いずれにしても王子が春野に告白して玉砕したという話はすっかり学校中、全学年の話の種となっていた。
奄美先輩から直接聞いたわけではないが、今回奄美先輩が王子にアプローチを掛けようと手を打っているのも王子に関する噂を受けてのことだろう。
好きな女に振られて傷心中の男に今アタックしていけば思いが成就するかもしれない、と当て込んだのは想像に難くない。
それに奄美先輩自身、容姿はそれなりに整っている。
髪は胸の辺りまで伸びて緩いウェーブが掛かっており、光が当たるとどこか青紫がかったように見える。
身長は女子の平均並みといったところだろうか。安達や春野とどっこいどっこいだな。
体型は瘦せ型で脚が長く感じられ、均整が取れている。
そんな美貌で好意をもって迫られたらそこらの男子生徒はイチコロだと思うので、後は王子にもその手が通じるかどうかだな。
さて、王子を呼び出す仕事に意識を戻すか。
王子は噂の渦中の人物でありモブを目指す俺にとっては関わるのが厄介なのだが、頼まれた以上仕方がない。
「おーい、ちょっと」
王子の方を見てそう呼びかける。
「ん? 何かな」
王子が振り返る。相変わらず眉目秀麗なご尊顔だこと。どっかの事務所にスカウトされたこと絶対あるだろコイツ。デビューすればいいのに。
「あそこにいる二年の先輩が、お……榊のこと呼んでる」
あっぶねー、今「王子」って呼びそうになってたよ。
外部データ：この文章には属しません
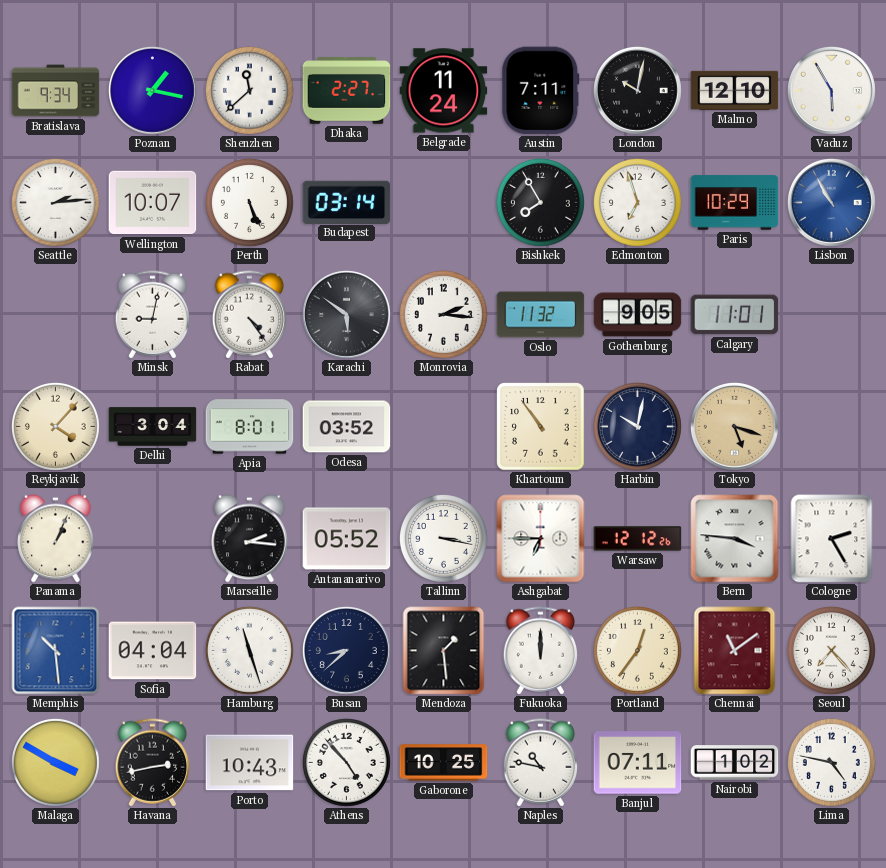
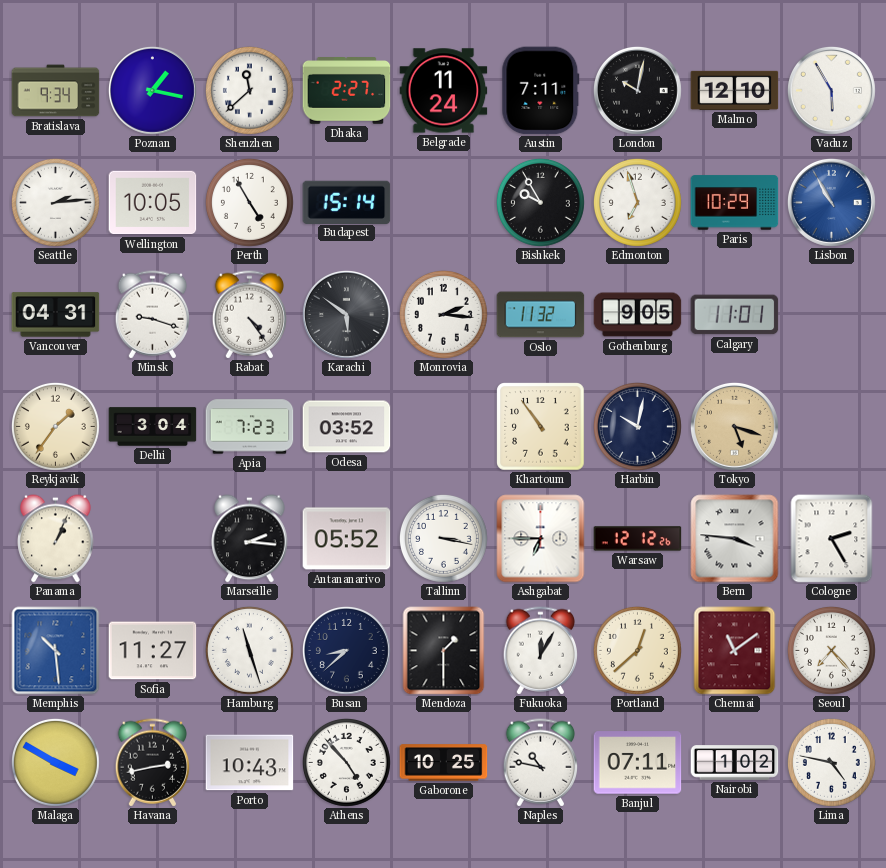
Wellington: 10:07 -> 10:05
Perth: 5:26 -> 4:55
Budapest: 03:14 -> 15:14
Bishkek: 7:55 -> 9:55
Vancouver: none -> 04:31
Minsk: 9:02 -> 9:18
Reykjavik: 4:07 -> 1:36
Apia: 8:01 -> 7:23
Sofia: 04:04 -> 11:27
Mendoza: 1:29 -> 1:30
Fukuoka: 12:00 -> 12:05
Portland: 12:36 -> 12:38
これ俺の心の中限定の呼び名だっての。こんなの本人はもとより奄美先輩にバレたら洒落にならないっての。
俺が王子の視線を促した二組の教室の出入り口、その近くに奄美先輩が立っていた。
「ん、そうか、今行くよ」
王子が椅子から立ち上がり、奄美先輩のいる方へ進んでいった。
奄美先輩はというと、王子が近くに来ても緊張で固まったりあるいは逆にワタワタしたりせず、至ってクールな雰囲気を保っていた。さすがです。
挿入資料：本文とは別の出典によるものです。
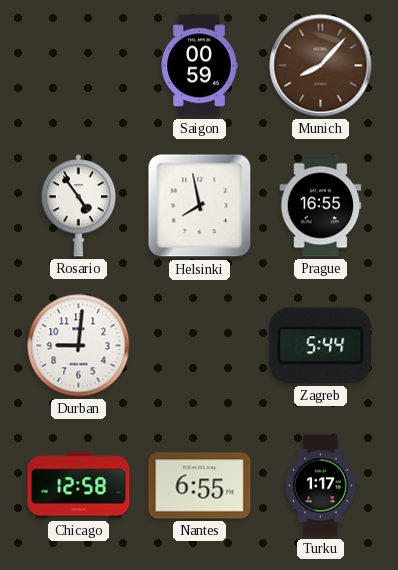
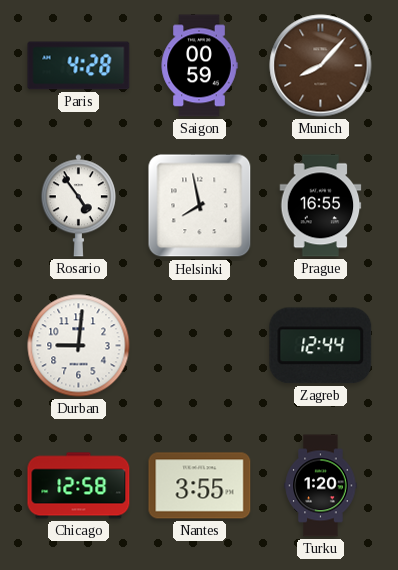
Paris: none -> 4:28
Zagreb: 5:44 -> 12:44
Nantes: 6:55 -> 3:55
Turku: 1:17 -> 1:20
奄美先輩と王子は何か軽く話した後、二人で離れていった。
本来ならここで今日の俺の仕事は終わりなのだが、このまま教室にいると
「ねえ、黒山君」
と俺に話しかけてくるクラスメイトがいるのだ。
声の主は確認するまでもなく安達だった。
「すまん、ちょっと先輩から仕事を頼まれてんだ」
「あ……」
安達から逃れるため、俺は教室を出た。
そのまま奄美先輩達の向かったのとは違う方へ行ってもよかったんだが、万一加賀見・春野・日高に見つかったとき言い訳しづらいな。
というわけで奄美先輩達が向かった告白予定の場所へ俺もついていくことにする。ちなみに奄美先輩にはその方針を伝えていない。いわゆるアドリブって奴です。